--- TASK PROMPT ---
Where the string "jeweils" appears in a line of the data, show that line.

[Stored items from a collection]
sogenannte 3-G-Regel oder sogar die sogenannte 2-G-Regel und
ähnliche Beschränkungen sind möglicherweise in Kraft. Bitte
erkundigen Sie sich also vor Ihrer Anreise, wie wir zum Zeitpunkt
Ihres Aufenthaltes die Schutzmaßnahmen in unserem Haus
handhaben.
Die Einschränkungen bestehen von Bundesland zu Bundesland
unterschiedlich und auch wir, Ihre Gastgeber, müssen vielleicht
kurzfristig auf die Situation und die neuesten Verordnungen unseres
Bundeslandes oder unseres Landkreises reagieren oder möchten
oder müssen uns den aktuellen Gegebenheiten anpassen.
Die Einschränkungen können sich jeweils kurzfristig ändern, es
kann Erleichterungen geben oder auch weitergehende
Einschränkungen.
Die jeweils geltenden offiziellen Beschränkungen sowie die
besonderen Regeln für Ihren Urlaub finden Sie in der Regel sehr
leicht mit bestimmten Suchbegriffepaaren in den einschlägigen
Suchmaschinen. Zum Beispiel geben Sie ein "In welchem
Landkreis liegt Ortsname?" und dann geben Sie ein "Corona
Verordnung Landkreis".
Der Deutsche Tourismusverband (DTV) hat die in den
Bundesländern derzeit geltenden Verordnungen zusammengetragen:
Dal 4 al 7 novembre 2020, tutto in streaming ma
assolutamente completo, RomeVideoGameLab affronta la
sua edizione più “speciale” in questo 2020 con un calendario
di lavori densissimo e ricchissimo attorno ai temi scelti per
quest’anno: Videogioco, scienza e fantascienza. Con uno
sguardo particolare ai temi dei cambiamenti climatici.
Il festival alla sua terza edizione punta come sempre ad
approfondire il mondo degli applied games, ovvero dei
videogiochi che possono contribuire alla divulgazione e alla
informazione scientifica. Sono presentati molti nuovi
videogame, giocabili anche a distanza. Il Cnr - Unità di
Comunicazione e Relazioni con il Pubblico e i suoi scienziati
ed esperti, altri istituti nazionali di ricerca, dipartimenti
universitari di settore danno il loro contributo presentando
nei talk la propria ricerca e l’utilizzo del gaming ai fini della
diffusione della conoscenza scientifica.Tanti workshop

==

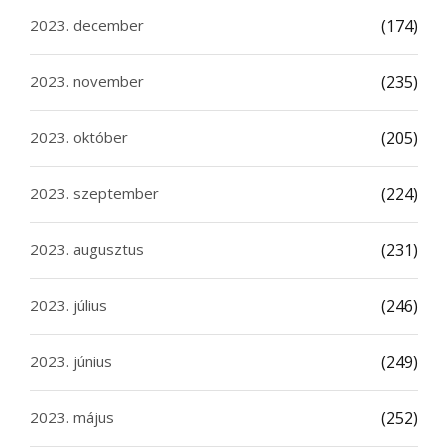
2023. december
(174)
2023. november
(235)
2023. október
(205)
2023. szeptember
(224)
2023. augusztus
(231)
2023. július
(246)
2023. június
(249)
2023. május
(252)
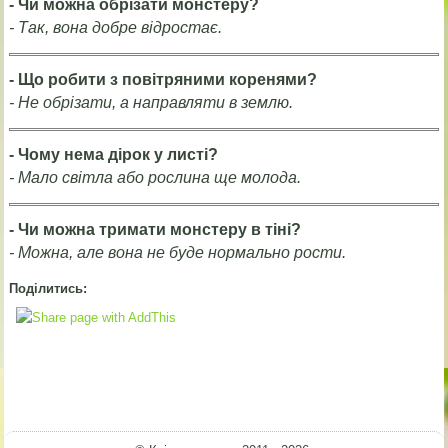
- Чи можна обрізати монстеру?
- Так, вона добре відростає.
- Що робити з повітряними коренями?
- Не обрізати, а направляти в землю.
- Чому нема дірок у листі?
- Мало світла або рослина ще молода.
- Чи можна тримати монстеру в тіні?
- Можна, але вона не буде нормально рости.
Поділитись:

--- THE ANSWER ---
Die Einschränkungen können sich jeweils kurzfristig ändern, es
Die jeweils geltenden offiziellen Beschränkungen sowie die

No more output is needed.